O governo está quebrado e as empresas
públicas haviam sido mais ou menos protegidas de roubança por causa da Lei
das Estatais, essa que Jair Bolsonaro, Arthur Lira (PP-AL), presidente da
Câmara e o poderoso centrão querem derrubar. Sobrou a rachadinha, favorecida
por um sistema de irracionalidade administrativa que banca os caciques
chinelões da política brasileira.
Mandar dinheiro para as cidades governadas por amigos e parentes é um meio de usar o dinheiro público para manter o curral eleitoral e se reeleger. Há quem roube, picadinho, mas o caso em geral é uso picotado de recursos escassos em pequenas obras ou despesas sem qualquer avaliação de prioridade, eficiência ou necessidade. O importante é ter "força em Brasília", um deputado poderoso, um lobista, um pastor.
No casamento
com o centrão, Bolsonaro entregou de vez como dote o controle do Fundo
Nacional de Desenvolvimento da Educação (FNDE), onde os pastores presos
circulavam, e a Codevasf, essa estatal que toca obras no interior pobre de
Minas, Nordeste e agora Norte. As suspeitas ou evidências mais gritantes de
desvio, superfaturamento, roubo aberto e outros rolos vêm daí.
Emenda parlamentar é uma modificação do
projeto de lei do Orçamento que o governo envia ao Congresso. São milhares por
ano. Em termos de valor pago (despesa realmente liquidada), equivalem a 1% do
Orçamento federal (uns R$ 16 bilhões), embora os valores empenhados (promessa
firme de gastar em algo, digamos) seja o dobro disso.

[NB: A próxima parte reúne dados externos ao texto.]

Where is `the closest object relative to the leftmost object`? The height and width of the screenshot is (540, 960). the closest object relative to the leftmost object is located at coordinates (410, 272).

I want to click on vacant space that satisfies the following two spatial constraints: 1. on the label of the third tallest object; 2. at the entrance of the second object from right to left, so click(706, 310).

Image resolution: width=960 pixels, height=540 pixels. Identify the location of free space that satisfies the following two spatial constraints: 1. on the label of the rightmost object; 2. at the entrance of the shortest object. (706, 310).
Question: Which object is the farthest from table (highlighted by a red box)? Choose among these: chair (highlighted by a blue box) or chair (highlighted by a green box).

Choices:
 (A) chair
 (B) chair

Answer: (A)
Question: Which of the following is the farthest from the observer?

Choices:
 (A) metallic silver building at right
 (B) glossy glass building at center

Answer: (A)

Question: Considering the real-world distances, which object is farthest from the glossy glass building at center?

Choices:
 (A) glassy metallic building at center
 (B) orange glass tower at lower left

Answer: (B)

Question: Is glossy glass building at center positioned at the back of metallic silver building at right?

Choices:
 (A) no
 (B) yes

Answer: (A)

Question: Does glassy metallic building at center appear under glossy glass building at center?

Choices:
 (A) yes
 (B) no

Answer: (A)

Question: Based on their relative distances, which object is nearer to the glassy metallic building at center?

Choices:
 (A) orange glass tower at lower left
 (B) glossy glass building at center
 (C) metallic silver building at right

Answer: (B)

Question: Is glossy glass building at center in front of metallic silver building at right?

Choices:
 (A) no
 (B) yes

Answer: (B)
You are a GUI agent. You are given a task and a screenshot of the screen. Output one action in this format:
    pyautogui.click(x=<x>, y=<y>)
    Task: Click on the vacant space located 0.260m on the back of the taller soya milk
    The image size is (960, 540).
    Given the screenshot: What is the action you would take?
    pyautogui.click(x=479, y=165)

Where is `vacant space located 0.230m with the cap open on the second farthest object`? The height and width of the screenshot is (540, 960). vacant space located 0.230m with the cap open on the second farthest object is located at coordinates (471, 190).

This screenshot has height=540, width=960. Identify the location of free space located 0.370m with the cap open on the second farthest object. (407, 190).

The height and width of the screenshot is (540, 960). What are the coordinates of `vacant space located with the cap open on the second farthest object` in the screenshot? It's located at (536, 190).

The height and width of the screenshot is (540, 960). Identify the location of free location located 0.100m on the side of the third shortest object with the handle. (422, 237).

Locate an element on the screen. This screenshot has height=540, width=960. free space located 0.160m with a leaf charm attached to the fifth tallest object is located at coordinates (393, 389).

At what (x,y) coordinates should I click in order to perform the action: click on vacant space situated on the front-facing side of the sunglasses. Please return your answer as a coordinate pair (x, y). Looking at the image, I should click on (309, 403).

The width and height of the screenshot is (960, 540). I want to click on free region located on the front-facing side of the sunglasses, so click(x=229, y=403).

Parece pouco. Mas cerca de 94% ou 95% do
Orçamento tem destino obrigatório, carimbado por um motivo ou outro. Logo,
deputados e senadores decidem o que fazer de uns 20% do que resta do dinheiro
"livre" no Orçamento.
Lira
e turma decidem o destino de parte relevante desse dinheiro das
emendas. É poder no Congresso, o que facilita a reivindicação e ocupação de
feudos no governo, e é dinheiro bastante para evitar concorrência política no
curral. A turma manda dinheiro para a cidadezinha governada por pai, mulher,
filho, cunhada, sobrinho etc.
As emendas parlamentares muita vez bancam a
compra de caixa-d’água, asfalto, trator, asfalto, a obra de uma ponte, um posto
de saúde, quadra de futebol, show, festa, carteira escolar; por vezes a compra
de uma massa de aparelhos eletrônicos para escolas (kits de robótica para
escolas em ruínas, como mostrou esta Folha, por exemplo). Vez e outra bancam
obras maiores. Em média, dois terços vão para despesas em saúde. Uma emenda é
uma mudança ou determinação de gasto do Orçamento federal.
Por que o dinheiro para um posto de saúde
ou trator está em Brasília, administrado
por uma burocracia grande e por vezes pilhado na mão grande? Mesmo se
tudo estivesse certinho, é uma ineficiência. De resto, como fiscalizar a
execução de 10 mil ou 20 mil emendas parlamentares?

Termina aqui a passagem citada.